#### Your instructions
Exactly as written, print every line of the listing below and omit its pictures.

#### Given data
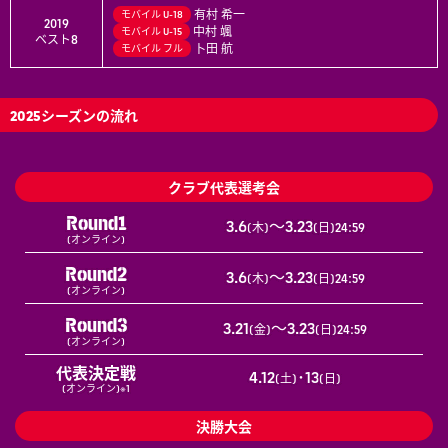
有村 希一
モバイル
U-18
2019
中村 颯
モバイル
U-15
ベスト8
卜田 航
モバイル
フル
2025シーズンの流れ
クラブ代表選考会
Round1
3.6
～3.23
(木)
(日)24:59
(オンライン)
Round2
3.6
～3.23
(木)
(日)24:59
(オンライン)
Round3
3.21
～3.23
(金)
(日)24:59
(オンライン)
代表決定戦
4.12
･13
(土)
(日)
(オンライン)※1
決勝大会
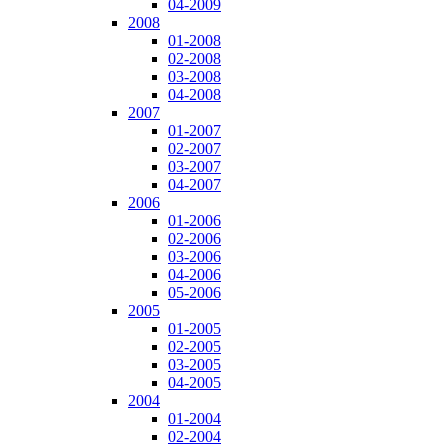
04-2009
2008
01-2008
02-2008
03-2008
04-2008
2007
01-2007
02-2007
03-2007
04-2007
2006
01-2006
02-2006
03-2006
04-2006
05-2006
2005
01-2005
02-2005
03-2005
04-2005
2004
01-2004
02-2004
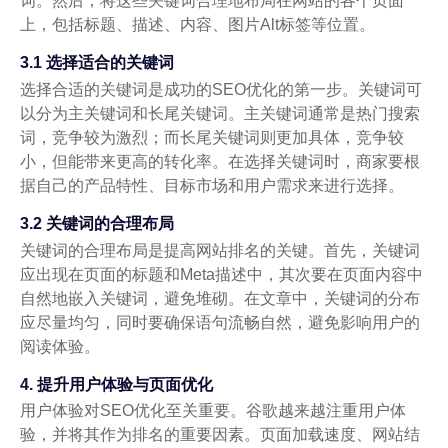
词。然后，将这些关键词合理地布局在网站的各个页面
上，包括标题、描述、内容、图片Alt标签等位置。
3.1 选择适合的关键词
选择合适的关键词是成功的SEO优化的第一步。关键词可
以分为主关键词和长尾关键词。主关键词通常是热门搜索
词，竞争较为激烈；而长尾关键词则更加具体，竞争较
小，但能带来更高的转化率。在选择关键词时，商家要根
据自己的产品特性、目标市场和用户需求来进行选择。
3.2 关键词的合理布局
关键词的合理布局是提高网站排名的关键。首先，关键词
应出现在页面的标题和Meta描述中，其次要在页面内容中
自然地嵌入关键词，避免堆砌。在文章中，关键词的分布
应尽量均匀，同时要确保语句流畅自然，避免影响用户的
阅读体验。
4. 提升用户体验与页面优化
用户体验对SEO优化至关重要。谷歌越来越注重用户体
验，并将其作为排名的重要因素。页面加载速度、网站结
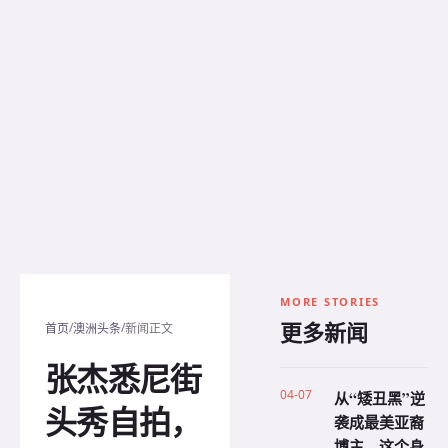
MORE STORIES
更多新闻
/
/
首页
澳洲头条
新闻正文
张杰悉尼街
04-07
从“矮丑黑”逆
头秀自拍，
袭成最美亚裔
博主，这个身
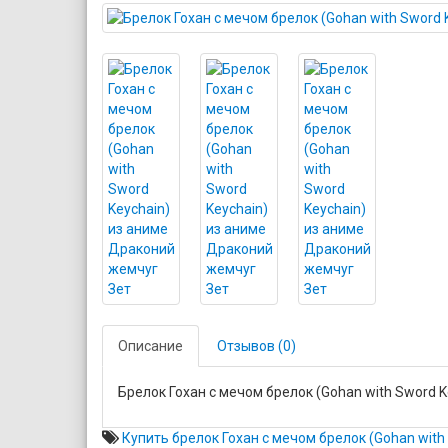
Описание
Отзывов (0)
Брелок Гохан с мечом брелок (Gohan with Sword 
Купить брелок Гохан с мечом брелок (Gohan wit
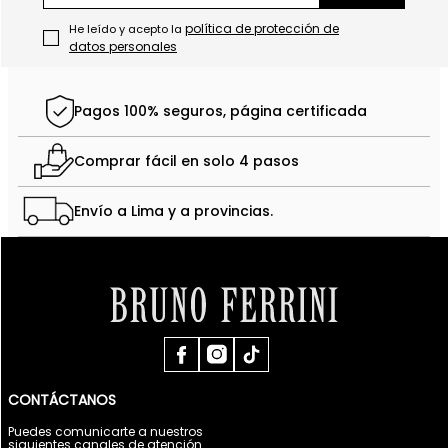
política de protección de
He leído y acepto la
datos personales
Pagos 100% seguros, página certificada
Comprar fácil en solo 4 pasos
Envío a Lima y a provincias.
CONTÁCTANOS
Puedes comunicarte a nuestros
siguientes canales de atención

#### Task solution
有村 希一
モバイル
U-18
2019
中村 颯
モバイル
U-15
ベスト8
卜田 航
モバイル
フル
2025シーズンの流れ
クラブ代表選考会
Round1
3.6
～3.23
(木)
(日)24:59
(オンライン)
Round2
3.6
～3.23
(木)
(日)24:59
(オンライン)
Round3
3.21
～3.23
(金)
(日)24:59
(オンライン)
代表決定戦
4.12
･13
(土)
(日)
(オンライン)※1
決勝大会
04-2009
2008
01-2008
02-2008
03-2008
04-2008
2007
01-2007
02-2007
03-2007
04-2007
2006
01-2006
02-2006
03-2006
04-2006
05-2006
2005
01-2005
02-2005
03-2005
04-2005
2004
01-2004
02-2004
词。然后，将这些关键词合理地布局在网站的各个页面
上，包括标题、描述、内容、图片Alt标签等位置。
3.1 选择适合的关键词
选择合适的关键词是成功的SEO优化的第一步。关键词可
以分为主关键词和长尾关键词。主关键词通常是热门搜索
词，竞争较为激烈；而长尾关键词则更加具体，竞争较
小，但能带来更高的转化率。在选择关键词时，商家要根
据自己的产品特性、目标市场和用户需求来进行选择。
3.2 关键词的合理布局
关键词的合理布局是提高网站排名的关键。首先，关键词
应出现在页面的标题和Meta描述中，其次要在页面内容中
自然地嵌入关键词，避免堆砌。在文章中，关键词的分布
应尽量均匀，同时要确保语句流畅自然，避免影响用户的
阅读体验。
4. 提升用户体验与页面优化
用户体验对SEO优化至关重要。谷歌越来越注重用户体
验，并将其作为排名的重要因素。页面加载速度、网站结
MORE STORIES
更多新闻
/
/
首页
澳洲头条
新闻正文
张杰悉尼街
04-07
从“矮丑黑”逆
头秀自拍，
袭成最美亚裔
博主，这个身
Описание
Отзывов (0)
Брелок Гохан с мечом брелок (Gohan with Sword 
Купить брелок Гохан с мечом брелок (Gohan wit
política de protección de
He leído y acepto la
datos personales
Pagos 100% seguros, página certificada
Comprar fácil en solo 4 pasos
Envío a Lima y a provincias.
CONTÁCTANOS
Puedes comunicarte a nuestros
siguientes canales de atención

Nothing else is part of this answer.